# Limit of (a^x-1)/x

In this tutorial we shall discuss another very important formula of limits, $\mathop {\lim }\limits_{x \to 0} \frac{{{a^x} – 1}}{x} = \ln a$

Let us consider the relation
$\mathop {\lim }\limits_{x \to 0} \frac{{{a^x} – 1}}{x}$

Let $y = {a^x} – 1$, then $1 + y = {a^x}$, we have

Consider the relation
$1 + y = {a^x}$

Using the logarithm on both sides, we have
$\begin{gathered} \ln \left( {1 + y} \right) = \ln {a^x} \\ \Rightarrow \ln \left( {1 + y} \right) = x\ln a \\ \Rightarrow x = \frac{{\ln \left( {1 + y} \right)}}{{\ln a}} \\ \end{gathered}$

Also $\mathop {\lim }\limits_{x \to 0} y = \mathop {\lim }\limits_{x \to 0} \left( {{a^x} – 1} \right) = {a^0} – 1 = 1 – 1 = 0$.

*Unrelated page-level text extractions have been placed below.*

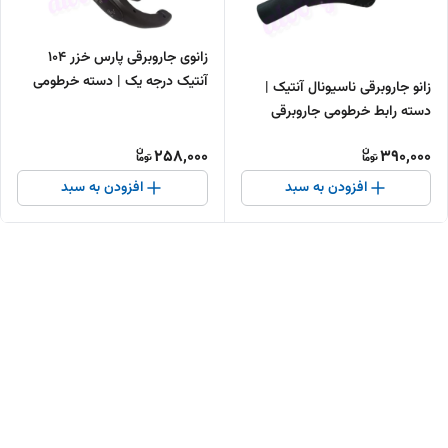
زانوی جاروبرقی پارس خزر 104
آنتیک درجه یک | دسته خرطومی
زانو جاروبرقی ناسیونال آنتیک |
جاروبرقی پارس خزر
دسته رابط خرطومی جاروبرقی
258,000
390,000
افزودن به سبد
افزودن به سبد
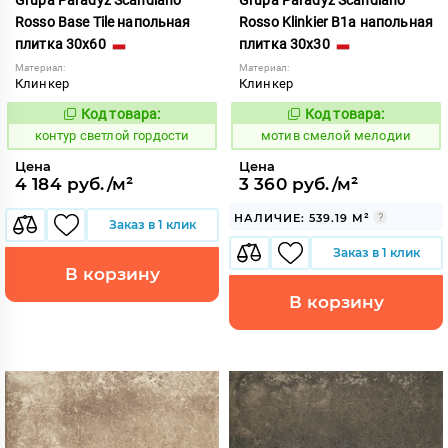
Rosso Base Tile напольная
Rosso Klinkier B1a напольная
плитка 30x60
плитка 30x30
Материал:
Материал:
Клинкер
Клинкер
Код товара:
Код товара:
760393
1042798
Код:
Код:
контур светлой гордости
мотив смелой мелодии
Цена
Цена
4 184 руб./м²
3 360 руб./м²
НАЛИЧИЕ: 539.19 М²
Заказ в 1 клик
Заказ в 1 клик
В корзину
В корзину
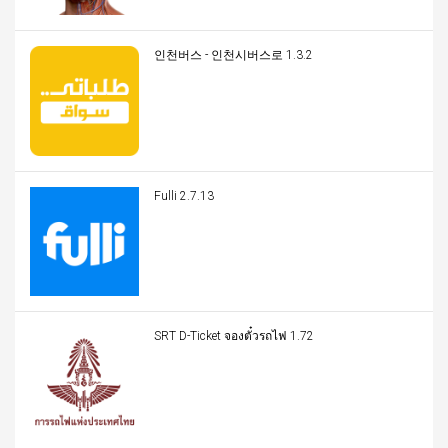
인천버스 - 인천시버스로 1.3.2
Fulli 2.7.13
SRT D-Ticket จองตั๋วรถไฟ 1.72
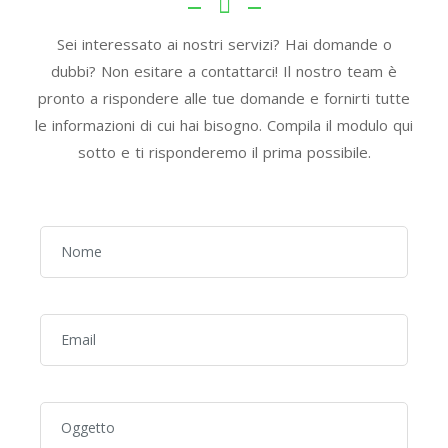
Sei interessato ai nostri servizi? Hai domande o
dubbi? Non esitare a contattarci! Il nostro team è
pronto a rispondere alle tue domande e fornirti tutte
le informazioni di cui hai bisogno. Compila il modulo qui
sotto e ti risponderemo il prima possibile.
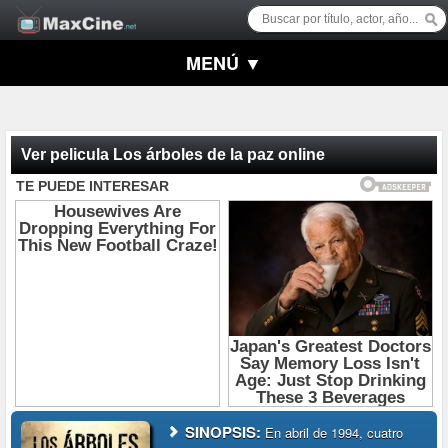
MENÚ ▼
Ver pelicula Los árboles de la paz online
SINOPSIS:
En abril de 1994, cuatro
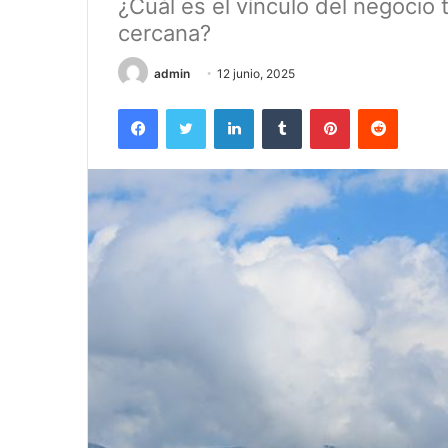
¿Cuál es el vínculo del negocio 
cercana?
admin
12 junio, 2025
Facebook
Twitter
LinkedIn
Tumblr
Pinterest
Reddit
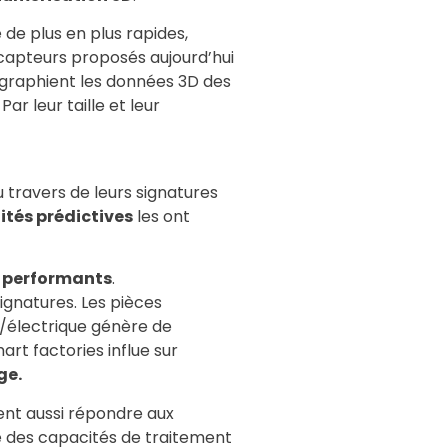
 de plus en plus rapides,
 capteurs proposés aujourd’hui
tographient les données 3D des
r leur taille et leur
u travers de leurs signatures
lités prédictives
les ont
 performants
.
signatures. Les pièces
e/électrique génère de
art factories influe sur
ge.
vent aussi répondre aux
ue des capacités de traitement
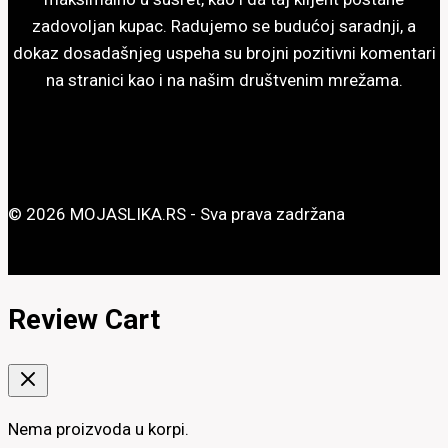
zadovoljan kupac. Radujemo se budućoj saradnji, a
dokaz dosadašnjeg uspeha su brojni pozitivni komentari
na stranici kao i na našim društvenim mrežama.
© 2026 MOJASLIKA.RS - Sva prava zadržana
Review Cart
Nema proizvoda u korpi.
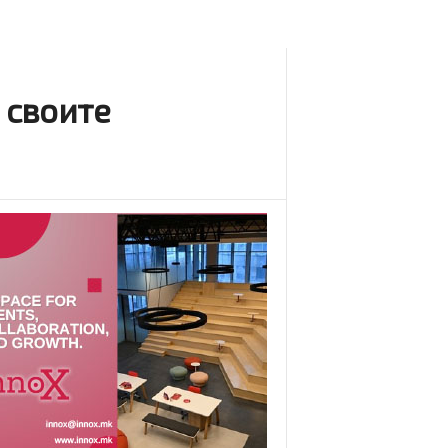
 своите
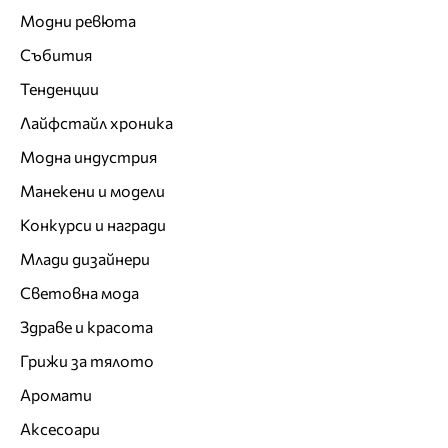
Модни ревюта
Събития
Тенденции
Лайфстайл хроника
Модна индустрия
Манекени и модели
Конкурси и награди
Млади дизайнери
Световна мода
Здраве и красота
Грижи за тялото
Аромати
Аксесоари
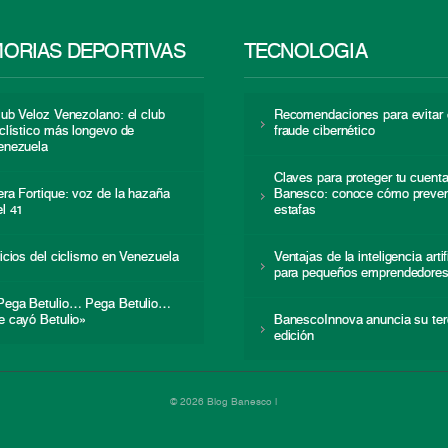
ORIAS DEPORTIVAS
TECNOLOGÍA
lub Veloz Venezolano: el club
Recomendaciones para evitar 
iclístico más longevo de
fraude cibernético
enezuela
Claves para proteger tu cuent
era Fortique: voz de la hazaña
Banesco: conoce cómo preven
el 41
estafas
nicios del ciclismo en Venezuela
Ventajas de la inteligencia artif
para pequeños emprendedore
Pega Betulio… Pega Betulio…
e cayó Betulio»
BanescoInnova anuncia su ter
edición
© 2026 Blog Banesco |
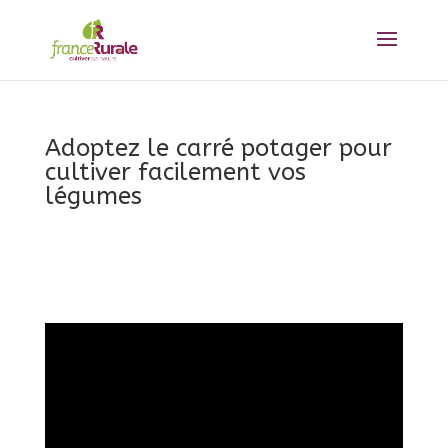
Adoptez le carré potager pour
cultiver facilement vos
légumes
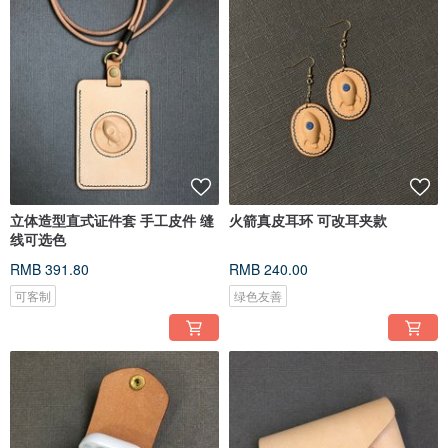
立体造型直式证件套 手工皮件 缝
火箭真皮耳环 可改耳夹款
线可选色
RMB 391.80
RMB 240.00
可客制
绿色友善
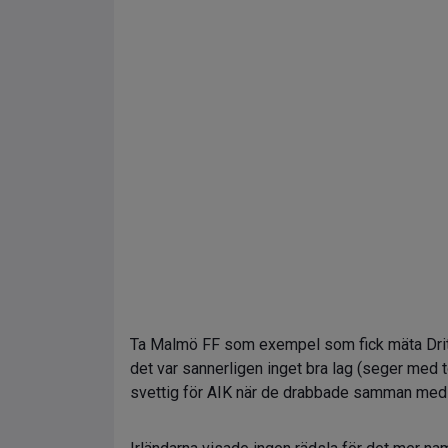
Ta Malmö FF som exempel som fick mäta Drit
det var sannerligen inget bra lag (seger med 
svettig för AIK när de drabbade samman med 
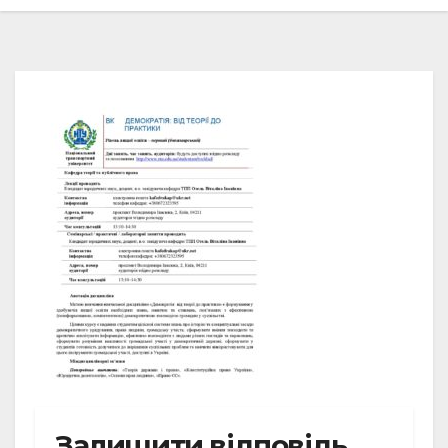
Залишити відповідь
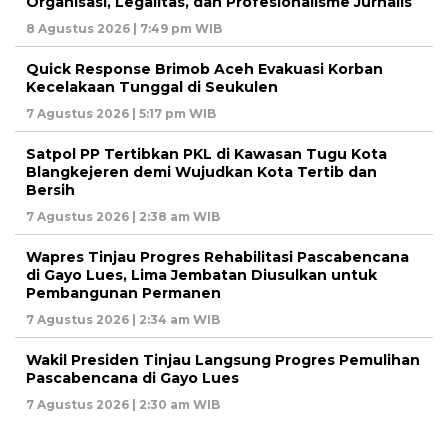
Organisasi, Legalitas, dan Profesionalisme Jurnalis
8 Agustus 2026 | 7:49 pm WIB
Quick Response Brimob Aceh Evakuasi Korban
Kecelakaan Tunggal di Seukulen
7 Agustus 2026 | 5:17 pm WIB
Satpol PP Tertibkan PKL di Kawasan Tugu Kota
Blangkejeren demi Wujudkan Kota Tertib dan
Bersih
7 Agustus 2026 | 2:38 am WIB
Wapres Tinjau Progres Rehabilitasi Pascabencana
di Gayo Lues, Lima Jembatan Diusulkan untuk
Pembangunan Permanen
7 Agustus 2026 | 2:34 am WIB
Wakil Presiden Tinjau Langsung Progres Pemulihan
Pascabencana di Gayo Lues
7 Agustus 2026 | 2:30 am WIB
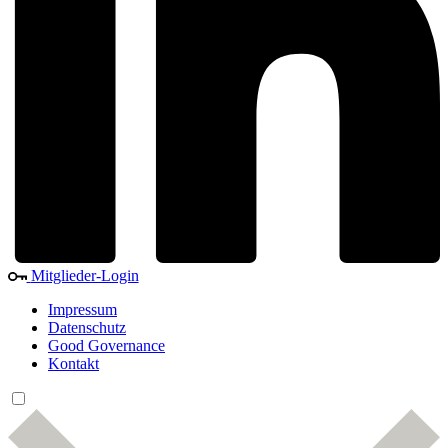
Mitglieder-Login
Impressum
Datenschutz
Good Governance
Kontakt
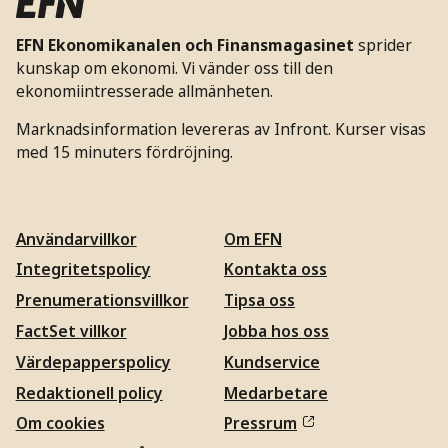
EFN Ekonomikanalen och Finansmagasinet
sprider
kunskap om ekonomi. Vi vänder oss till den
ekonomiintresserade allmänheten.
Marknadsinformation levereras av Infront. Kurser visas
med 15 minuters fördröjning.
Användarvillkor
Om EFN
Integritetspolicy
Kontakta oss
Prenumerationsvillkor
Tipsa oss
FactSet villkor
Jobba hos oss
Värdepapperspolicy
Kundservice
Redaktionell policy
Medarbetare
Om cookies
Pressrum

This shows that $y \to 0$ as $x \to 0$. Therefore, the given limit can be written as
$\begin{gathered} \mathop {\lim }\limits_{x \to 0} \frac{{{a^x} – 1}}{x} = \mathop {\lim }\limits_{y \to 0} \frac{y}{{\frac{{\ln \left( {1 + y} \right)}}{{\ln a}}}} \\ \Rightarrow \mathop {\lim }\limits_{x \to 0} \frac{{{a^x} – 1}}{x} = \mathop {\lim }\limits_{y \to 0} \frac{{\ln a}}{{\frac{1}{y}\ln \left( {1 + y} \right)}} \\ \Rightarrow \mathop {\lim }\limits_{x \to 0} \frac{{{a^x} – 1}}{x} = \mathop {\lim }\limits_{y \to 0} \frac{{\ln a}}{{\ln {{\left( {1 + y} \right)}^{\frac{1}{y}}}}} \\ \Rightarrow \mathop {\lim }\limits_{x \to 0} \frac{{{a^x} – 1}}{x} = \frac{{\ln a}}{{\mathop {\lim }\limits_{y \to 0} \ln {{\left( {1 + y} \right)}^{\frac{1}{y}}}}} \\ \Rightarrow \mathop {\lim }\limits_{x \to 0} \frac{{{a^x} – 1}}{x} = \frac{{\ln a}}{{\ln \left[ {\mathop {\lim }\limits_{y \to 0} {{\left( {1 + y} \right)}^{\frac{1}{y}}}} \right]}} \\ \end{gathered}$

Using the relation $\mathop {\lim }\limits_{x \to 0} {\left( {1 + x} \right)^{\frac{1}{x}}} = e$, we have
$\Rightarrow \mathop {\lim }\limits_{x \to 0} \frac{{{a^x} – 1}}{x} = \frac{{\ln a}}{{\ln e}}$

But $\ln e = 1$, we have
$\Rightarrow \mathop {\lim }\limits_{x \to 0} \frac{{{a^x} – 1}}{x} = \frac{{\ln a}}{1} = \ln a$